Source records:
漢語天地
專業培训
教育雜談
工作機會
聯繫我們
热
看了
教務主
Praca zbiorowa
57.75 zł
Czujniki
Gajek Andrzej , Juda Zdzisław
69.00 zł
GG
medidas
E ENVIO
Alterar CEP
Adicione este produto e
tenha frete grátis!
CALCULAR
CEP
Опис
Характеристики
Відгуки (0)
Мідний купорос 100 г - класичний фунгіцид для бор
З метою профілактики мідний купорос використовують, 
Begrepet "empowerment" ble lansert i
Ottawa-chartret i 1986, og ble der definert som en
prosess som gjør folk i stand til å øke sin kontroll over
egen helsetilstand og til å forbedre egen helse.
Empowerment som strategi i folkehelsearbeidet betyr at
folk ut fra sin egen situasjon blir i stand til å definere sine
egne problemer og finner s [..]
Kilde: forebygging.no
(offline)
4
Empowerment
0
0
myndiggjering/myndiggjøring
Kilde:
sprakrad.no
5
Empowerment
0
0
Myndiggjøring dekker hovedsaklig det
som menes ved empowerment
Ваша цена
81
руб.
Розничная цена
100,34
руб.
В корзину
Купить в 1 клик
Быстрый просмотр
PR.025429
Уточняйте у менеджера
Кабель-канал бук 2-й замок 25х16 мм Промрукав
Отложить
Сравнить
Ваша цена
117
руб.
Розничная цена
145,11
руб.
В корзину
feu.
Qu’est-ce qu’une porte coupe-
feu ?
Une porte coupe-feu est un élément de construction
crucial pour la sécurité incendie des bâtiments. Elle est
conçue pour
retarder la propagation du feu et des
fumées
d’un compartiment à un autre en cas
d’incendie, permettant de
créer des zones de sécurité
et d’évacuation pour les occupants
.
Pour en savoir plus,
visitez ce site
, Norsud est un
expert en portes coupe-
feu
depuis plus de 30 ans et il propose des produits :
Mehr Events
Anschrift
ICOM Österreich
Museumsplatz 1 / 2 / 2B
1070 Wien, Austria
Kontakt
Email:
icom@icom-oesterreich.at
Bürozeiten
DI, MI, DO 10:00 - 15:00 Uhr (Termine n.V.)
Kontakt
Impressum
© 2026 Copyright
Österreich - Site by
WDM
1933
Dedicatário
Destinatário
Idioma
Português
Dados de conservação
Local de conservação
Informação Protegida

The problem:
A verbatim copy of every entry is required.

Answer box:
漢語天地
專業培训
教育雜談
工作機會
聯繫我們
热
看了
教務主
Praca zbiorowa
57.75 zł
Czujniki
Gajek Andrzej , Juda Zdzisław
69.00 zł
GG
medidas
E ENVIO
Alterar CEP
Adicione este produto e
tenha frete grátis!
CALCULAR
CEP
Опис
Характеристики
Відгуки (0)
Мідний купорос 100 г - класичний фунгіцид для бор
З метою профілактики мідний купорос використовують, 
Begrepet "empowerment" ble lansert i
Ottawa-chartret i 1986, og ble der definert som en
prosess som gjør folk i stand til å øke sin kontroll over
egen helsetilstand og til å forbedre egen helse.
Empowerment som strategi i folkehelsearbeidet betyr at
folk ut fra sin egen situasjon blir i stand til å definere sine
egne problemer og finner s [..]
Kilde: forebygging.no
(offline)
4
Empowerment
0
0
myndiggjering/myndiggjøring
Kilde:
sprakrad.no
5
Empowerment
0
0
Myndiggjøring dekker hovedsaklig det
som menes ved empowerment
Ваша цена
81
руб.
Розничная цена
100,34
руб.
В корзину
Купить в 1 клик
Быстрый просмотр
PR.025429
Уточняйте у менеджера
Кабель-канал бук 2-й замок 25х16 мм Промрукав
Отложить
Сравнить
Ваша цена
117
руб.
Розничная цена
145,11
руб.
В корзину
feu.
Qu’est-ce qu’une porte coupe-
feu ?
Une porte coupe-feu est un élément de construction
crucial pour la sécurité incendie des bâtiments. Elle est
conçue pour
retarder la propagation du feu et des
fumées
d’un compartiment à un autre en cas
d’incendie, permettant de
créer des zones de sécurité
et d’évacuation pour les occupants
.
Pour en savoir plus,
visitez ce site
, Norsud est un
expert en portes coupe-
feu
depuis plus de 30 ans et il propose des produits :
Mehr Events
Anschrift
ICOM Österreich
Museumsplatz 1 / 2 / 2B
1070 Wien, Austria
Kontakt
Email:
icom@icom-oesterreich.at
Bürozeiten
DI, MI, DO 10:00 - 15:00 Uhr (Termine n.V.)
Kontakt
Impressum
© 2026 Copyright
Österreich - Site by
WDM
1933
Dedicatário
Destinatário
Idioma
Português
Dados de conservação
Local de conservação
Informação Protegida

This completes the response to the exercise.